• WHAT IS EXPECTED
Every line below should be given again without alteration.

• Document structure recognition data
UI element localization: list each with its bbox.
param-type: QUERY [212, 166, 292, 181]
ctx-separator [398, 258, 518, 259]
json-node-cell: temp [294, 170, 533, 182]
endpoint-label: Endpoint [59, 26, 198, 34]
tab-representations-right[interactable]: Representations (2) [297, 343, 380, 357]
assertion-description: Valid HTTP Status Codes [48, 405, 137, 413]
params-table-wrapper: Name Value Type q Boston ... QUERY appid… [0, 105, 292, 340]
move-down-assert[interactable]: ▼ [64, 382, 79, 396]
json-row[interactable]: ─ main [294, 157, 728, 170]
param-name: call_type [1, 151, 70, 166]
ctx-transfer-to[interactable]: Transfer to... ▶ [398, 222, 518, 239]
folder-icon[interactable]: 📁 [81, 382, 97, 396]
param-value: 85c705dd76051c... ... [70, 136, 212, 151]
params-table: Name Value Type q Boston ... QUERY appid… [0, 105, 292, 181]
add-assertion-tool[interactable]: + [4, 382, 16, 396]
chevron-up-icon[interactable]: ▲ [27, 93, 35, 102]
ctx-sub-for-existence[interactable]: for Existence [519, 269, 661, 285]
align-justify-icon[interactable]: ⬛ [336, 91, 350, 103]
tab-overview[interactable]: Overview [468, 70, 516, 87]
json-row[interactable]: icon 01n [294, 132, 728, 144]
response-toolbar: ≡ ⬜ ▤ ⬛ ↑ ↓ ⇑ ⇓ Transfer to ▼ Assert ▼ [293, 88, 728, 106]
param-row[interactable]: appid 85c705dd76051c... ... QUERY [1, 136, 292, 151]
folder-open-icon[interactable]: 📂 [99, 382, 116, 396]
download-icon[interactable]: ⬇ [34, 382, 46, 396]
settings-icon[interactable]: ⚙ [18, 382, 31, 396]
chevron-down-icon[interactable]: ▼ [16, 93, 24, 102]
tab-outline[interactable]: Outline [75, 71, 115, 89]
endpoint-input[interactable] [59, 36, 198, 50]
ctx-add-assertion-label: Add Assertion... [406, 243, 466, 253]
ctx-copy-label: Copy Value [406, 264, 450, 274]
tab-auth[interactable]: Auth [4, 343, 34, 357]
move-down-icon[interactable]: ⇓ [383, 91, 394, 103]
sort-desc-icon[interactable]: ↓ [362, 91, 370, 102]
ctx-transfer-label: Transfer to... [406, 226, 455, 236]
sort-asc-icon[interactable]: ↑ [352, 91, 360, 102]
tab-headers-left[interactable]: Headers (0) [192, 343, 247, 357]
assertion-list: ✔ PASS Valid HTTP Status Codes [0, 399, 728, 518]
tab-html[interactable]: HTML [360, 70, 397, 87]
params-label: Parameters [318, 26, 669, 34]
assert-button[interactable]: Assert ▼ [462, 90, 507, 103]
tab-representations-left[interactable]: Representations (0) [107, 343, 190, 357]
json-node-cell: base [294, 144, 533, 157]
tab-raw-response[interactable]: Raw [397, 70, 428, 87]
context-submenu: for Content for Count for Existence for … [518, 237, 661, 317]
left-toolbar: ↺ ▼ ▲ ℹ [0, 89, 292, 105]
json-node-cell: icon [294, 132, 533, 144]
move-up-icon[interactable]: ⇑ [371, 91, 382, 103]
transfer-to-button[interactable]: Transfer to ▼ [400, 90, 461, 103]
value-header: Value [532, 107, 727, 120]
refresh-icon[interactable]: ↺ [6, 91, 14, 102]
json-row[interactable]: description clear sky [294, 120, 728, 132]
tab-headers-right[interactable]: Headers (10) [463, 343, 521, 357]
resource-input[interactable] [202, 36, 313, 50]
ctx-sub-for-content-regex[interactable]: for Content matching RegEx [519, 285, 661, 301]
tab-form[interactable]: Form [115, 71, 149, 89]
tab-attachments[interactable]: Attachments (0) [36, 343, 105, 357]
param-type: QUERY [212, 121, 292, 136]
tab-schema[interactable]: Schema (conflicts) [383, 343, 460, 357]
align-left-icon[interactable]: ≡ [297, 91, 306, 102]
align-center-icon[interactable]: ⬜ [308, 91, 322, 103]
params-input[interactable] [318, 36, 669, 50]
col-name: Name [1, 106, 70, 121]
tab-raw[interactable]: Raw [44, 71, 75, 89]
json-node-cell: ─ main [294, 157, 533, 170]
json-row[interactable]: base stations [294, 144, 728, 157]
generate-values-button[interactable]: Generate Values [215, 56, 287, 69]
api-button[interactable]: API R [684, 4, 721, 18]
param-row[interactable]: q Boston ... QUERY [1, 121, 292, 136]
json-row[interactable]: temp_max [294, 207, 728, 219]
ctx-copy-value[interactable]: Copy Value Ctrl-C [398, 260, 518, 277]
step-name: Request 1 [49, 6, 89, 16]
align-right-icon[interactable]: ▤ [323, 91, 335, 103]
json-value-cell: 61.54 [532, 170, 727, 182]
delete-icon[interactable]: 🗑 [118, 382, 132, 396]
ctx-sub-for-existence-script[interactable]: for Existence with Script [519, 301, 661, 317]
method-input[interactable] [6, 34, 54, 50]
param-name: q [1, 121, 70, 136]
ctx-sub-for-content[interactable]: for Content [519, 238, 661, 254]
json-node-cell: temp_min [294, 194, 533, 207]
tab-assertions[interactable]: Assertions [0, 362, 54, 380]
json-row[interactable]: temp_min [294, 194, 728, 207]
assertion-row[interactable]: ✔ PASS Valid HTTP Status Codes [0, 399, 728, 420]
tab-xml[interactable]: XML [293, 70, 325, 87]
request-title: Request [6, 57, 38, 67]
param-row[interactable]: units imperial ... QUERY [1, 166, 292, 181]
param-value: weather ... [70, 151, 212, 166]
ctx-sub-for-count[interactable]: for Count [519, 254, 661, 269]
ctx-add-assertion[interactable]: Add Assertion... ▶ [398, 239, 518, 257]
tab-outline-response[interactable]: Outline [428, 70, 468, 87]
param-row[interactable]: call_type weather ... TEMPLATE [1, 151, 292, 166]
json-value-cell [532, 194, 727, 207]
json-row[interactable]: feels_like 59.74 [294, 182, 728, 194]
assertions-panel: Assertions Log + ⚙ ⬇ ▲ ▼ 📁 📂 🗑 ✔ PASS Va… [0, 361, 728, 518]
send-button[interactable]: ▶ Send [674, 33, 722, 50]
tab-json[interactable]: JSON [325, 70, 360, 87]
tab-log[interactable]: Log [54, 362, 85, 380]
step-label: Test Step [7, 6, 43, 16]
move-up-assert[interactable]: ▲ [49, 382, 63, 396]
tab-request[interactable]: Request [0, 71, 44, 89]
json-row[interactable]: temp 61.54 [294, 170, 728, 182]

• YOUR SOLUTION
UI element localization: list each with its bbox.
param-type: QUERY [212, 166, 292, 181]
ctx-separator [398, 258, 518, 259]
json-node-cell: temp [294, 170, 533, 182]
endpoint-label: Endpoint [59, 26, 198, 34]
tab-representations-right[interactable]: Representations (2) [297, 343, 380, 357]
assertion-description: Valid HTTP Status Codes [48, 405, 137, 413]
params-table-wrapper: Name Value Type q Boston ... QUERY appid… [0, 105, 292, 340]
move-down-assert[interactable]: ▼ [64, 382, 79, 396]
json-row[interactable]: ─ main [294, 157, 728, 170]
param-name: call_type [1, 151, 70, 166]
ctx-transfer-to[interactable]: Transfer to... ▶ [398, 222, 518, 239]
folder-icon[interactable]: 📁 [81, 382, 97, 396]
param-value: 85c705dd76051c... ... [70, 136, 212, 151]
params-table: Name Value Type q Boston ... QUERY appid… [0, 105, 292, 181]
add-assertion-tool[interactable]: + [4, 382, 16, 396]
chevron-up-icon[interactable]: ▲ [27, 93, 35, 102]
ctx-sub-for-existence[interactable]: for Existence [519, 269, 661, 285]
align-justify-icon[interactable]: ⬛ [336, 91, 350, 103]
tab-overview[interactable]: Overview [468, 70, 516, 87]
json-row[interactable]: icon 01n [294, 132, 728, 144]
response-toolbar: ≡ ⬜ ▤ ⬛ ↑ ↓ ⇑ ⇓ Transfer to ▼ Assert ▼ [293, 88, 728, 106]
param-row[interactable]: appid 85c705dd76051c... ... QUERY [1, 136, 292, 151]
folder-open-icon[interactable]: 📂 [99, 382, 116, 396]
download-icon[interactable]: ⬇ [34, 382, 46, 396]
settings-icon[interactable]: ⚙ [18, 382, 31, 396]
chevron-down-icon[interactable]: ▼ [16, 93, 24, 102]
tab-outline[interactable]: Outline [75, 71, 115, 89]
endpoint-input[interactable] [59, 36, 198, 50]
ctx-add-assertion-label: Add Assertion... [406, 243, 466, 253]
ctx-copy-label: Copy Value [406, 264, 450, 274]
tab-auth[interactable]: Auth [4, 343, 34, 357]
move-down-icon[interactable]: ⇓ [383, 91, 394, 103]
sort-desc-icon[interactable]: ↓ [362, 91, 370, 102]
ctx-transfer-label: Transfer to... [406, 226, 455, 236]
sort-asc-icon[interactable]: ↑ [352, 91, 360, 102]
tab-headers-left[interactable]: Headers (0) [192, 343, 247, 357]
assertion-list: ✔ PASS Valid HTTP Status Codes [0, 399, 728, 518]
tab-html[interactable]: HTML [360, 70, 397, 87]
params-label: Parameters [318, 26, 669, 34]
assert-button[interactable]: Assert ▼ [462, 90, 507, 103]
tab-representations-left[interactable]: Representations (0) [107, 343, 190, 357]
json-node-cell: base [294, 144, 533, 157]
tab-raw-response[interactable]: Raw [397, 70, 428, 87]
context-submenu: for Content for Count for Existence for … [518, 237, 661, 317]
left-toolbar: ↺ ▼ ▲ ℹ [0, 89, 292, 105]
json-node-cell: icon [294, 132, 533, 144]
move-up-icon[interactable]: ⇑ [371, 91, 382, 103]
transfer-to-button[interactable]: Transfer to ▼ [400, 90, 461, 103]
value-header: Value [532, 107, 727, 120]
refresh-icon[interactable]: ↺ [6, 91, 14, 102]
json-row[interactable]: description clear sky [294, 120, 728, 132]
tab-headers-right[interactable]: Headers (10) [463, 343, 521, 357]
resource-input[interactable] [202, 36, 313, 50]
ctx-sub-for-content-regex[interactable]: for Content matching RegEx [519, 285, 661, 301]
tab-form[interactable]: Form [115, 71, 149, 89]
tab-attachments[interactable]: Attachments (0) [36, 343, 105, 357]
param-type: QUERY [212, 121, 292, 136]
tab-schema[interactable]: Schema (conflicts) [383, 343, 460, 357]
align-left-icon[interactable]: ≡ [297, 91, 306, 102]
align-center-icon[interactable]: ⬜ [308, 91, 322, 103]
params-input[interactable] [318, 36, 669, 50]
col-name: Name [1, 106, 70, 121]
tab-raw[interactable]: Raw [44, 71, 75, 89]
json-node-cell: ─ main [294, 157, 533, 170]
json-row[interactable]: base stations [294, 144, 728, 157]
generate-values-button[interactable]: Generate Values [215, 56, 287, 69]
api-button[interactable]: API R [684, 4, 721, 18]
param-row[interactable]: q Boston ... QUERY [1, 121, 292, 136]
json-row[interactable]: temp_max [294, 207, 728, 219]
ctx-copy-value[interactable]: Copy Value Ctrl-C [398, 260, 518, 277]
step-name: Request 1 [49, 6, 89, 16]
align-right-icon[interactable]: ▤ [323, 91, 335, 103]
json-value-cell: 61.54 [532, 170, 727, 182]
delete-icon[interactable]: 🗑 [118, 382, 132, 396]
ctx-sub-for-existence-script[interactable]: for Existence with Script [519, 301, 661, 317]
method-input[interactable] [6, 34, 54, 50]
param-name: q [1, 121, 70, 136]
ctx-sub-for-content[interactable]: for Content [519, 238, 661, 254]
json-node-cell: temp_min [294, 194, 533, 207]
tab-assertions[interactable]: Assertions [0, 362, 54, 380]
json-row[interactable]: temp_min [294, 194, 728, 207]
assertion-row[interactable]: ✔ PASS Valid HTTP Status Codes [0, 399, 728, 420]
tab-xml[interactable]: XML [293, 70, 325, 87]
request-title: Request [6, 57, 38, 67]
param-row[interactable]: units imperial ... QUERY [1, 166, 292, 181]
param-value: weather ... [70, 151, 212, 166]
ctx-sub-for-count[interactable]: for Count [519, 254, 661, 269]
ctx-add-assertion[interactable]: Add Assertion... ▶ [398, 239, 518, 257]
tab-outline-response[interactable]: Outline [428, 70, 468, 87]
param-row[interactable]: call_type weather ... TEMPLATE [1, 151, 292, 166]
json-value-cell [532, 194, 727, 207]
json-row[interactable]: feels_like 59.74 [294, 182, 728, 194]
assertions-panel: Assertions Log + ⚙ ⬇ ▲ ▼ 📁 📂 🗑 ✔ PASS Va… [0, 361, 728, 518]
send-button[interactable]: ▶ Send [674, 33, 722, 50]
tab-json[interactable]: JSON [325, 70, 360, 87]
tab-log[interactable]: Log [54, 362, 85, 380]
step-label: Test Step [7, 6, 43, 16]
move-up-assert[interactable]: ▲ [49, 382, 63, 396]
tab-request[interactable]: Request [0, 71, 44, 89]
json-row[interactable]: temp 61.54 [294, 170, 728, 182]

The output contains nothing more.